A separate state of Kerala was created by merging the Malabar district of the old Madras Presidency with Travancore-Cochin. Some territories of Bombay, Madras, Hyderabad and Coorgwere added to Mysore state and Karnataka state emerged.

Bipan Chandra writes, “Thus, after more than ten years of continuous strife and popular struggles linguistic reorganization of India was largely completed, making room for greater political participation by the people”.

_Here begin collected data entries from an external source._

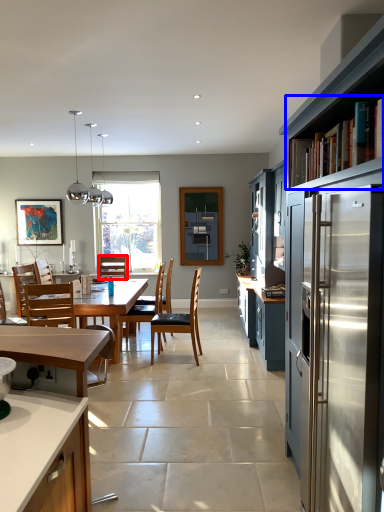 Question: Which point is closer to the camera, chair (highlighted by a red box) or shelf (highlighted by a blue box)?

Choices:
 (A) chair
 (B) shelf

Answer: (B) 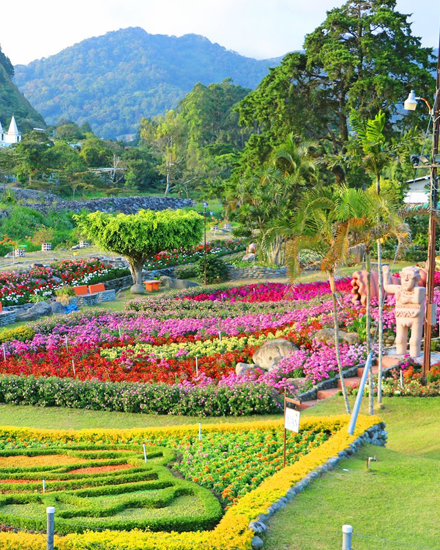 Where is `stairs`? The width and height of the screenshot is (440, 550). stairs is located at coordinates (384, 355). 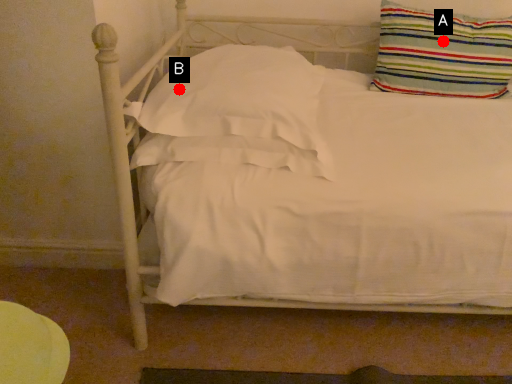 Question: Two points are circled on the image, labeled by A and B beside each circle. Which point is farther from the camera taking this photo?

Choices:
 (A) A is further
 (B) B is further

Answer: (A) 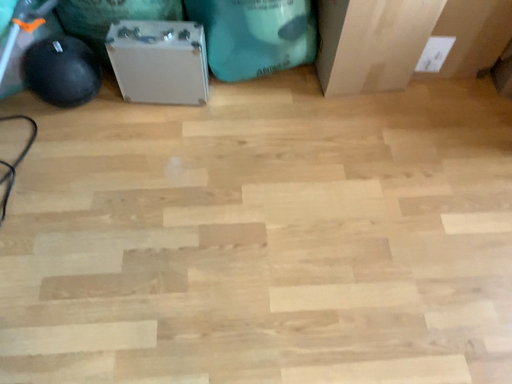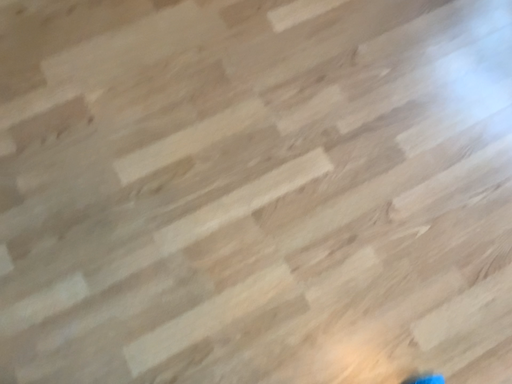 Question: Which way did the camera rotate in the video?

Choices:
 (A) rotated upward
 (B) rotated downward

Answer: (B) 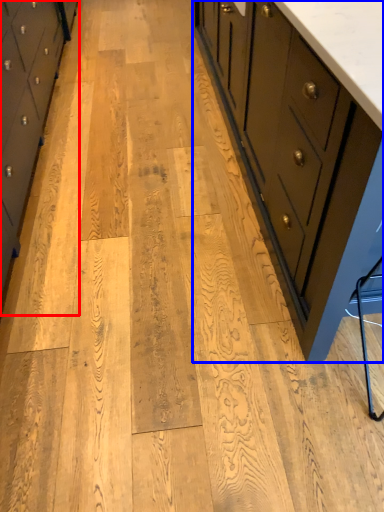 Question: Which object appears farthest to the camera in this image, chest of drawers (highlighted by a red box) or chest of drawers (highlighted by a blue box)?

Choices:
 (A) chest of drawers
 (B) chest of drawers

Answer: (A) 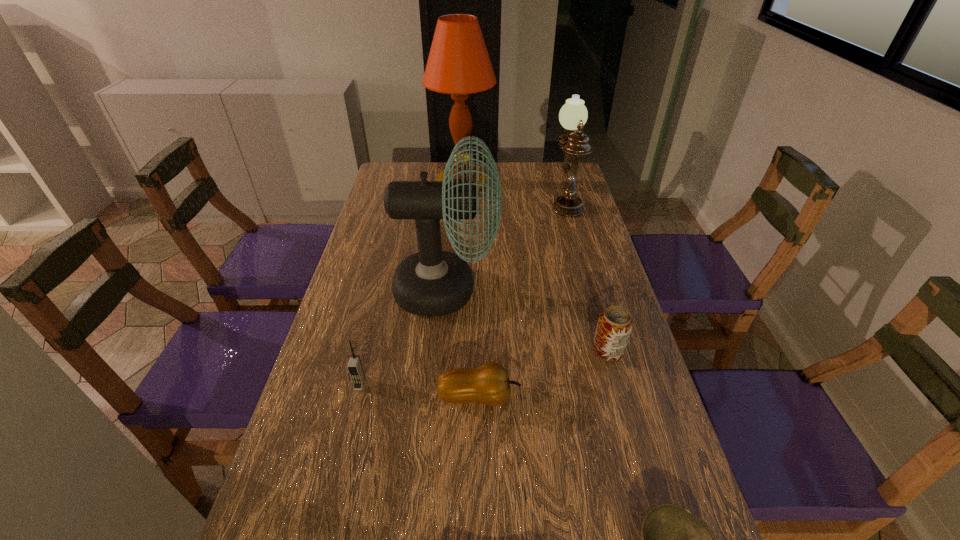 Where is `object that is at the far left corner`? The width and height of the screenshot is (960, 540). object that is at the far left corner is located at coordinates (458, 64).

This screenshot has width=960, height=540. I want to click on object at the far right corner, so click(573, 115).

Locate an element on the screen. vacant space at the far edge is located at coordinates (540, 188).

This screenshot has width=960, height=540. I want to click on free space at the left edge, so click(x=393, y=266).

The image size is (960, 540). In the image, there is a desktop. In order to click on vacant area at the right edge in this screenshot , I will do `click(594, 390)`.

In order to click on free location at the far left corner in this screenshot , I will do `click(384, 168)`.

In order to click on vacant point located between the oil lamp and the beer can in this screenshot , I will do `click(587, 275)`.

The height and width of the screenshot is (540, 960). What are the coordinates of `unoccupied position between the third farthest object and the fourth farthest object` in the screenshot? It's located at (527, 320).

Where is `vacant area that lies between the second shortest object and the fourth nearest object`? Image resolution: width=960 pixels, height=540 pixels. vacant area that lies between the second shortest object and the fourth nearest object is located at coordinates (543, 374).

In order to click on vacant area that lies between the third tallest object and the beer can in this screenshot , I will do `click(587, 275)`.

Bipan Chandra assures that “the federal structure of the union was not adversely affected or weakened or paralysed the centre as many had feared”. W.H. Morris Jones also writes “the newly fashioned units, it is true, have a self-conscious coherence, but they are willing, thus equipped, to do business with the centre, to work as part of a whole that is India”.

We may agree with Bipan Chandra and Morris Jones but it is to be noted with caution that linguistic division demand is still lingering in the minds of the people yet, because of unequal economic development besides the urge for cohesion among the people speaking the same language. India is still passing through the birth pangs of a true nation because of the deep-rooted historical processes that influenced the course of India.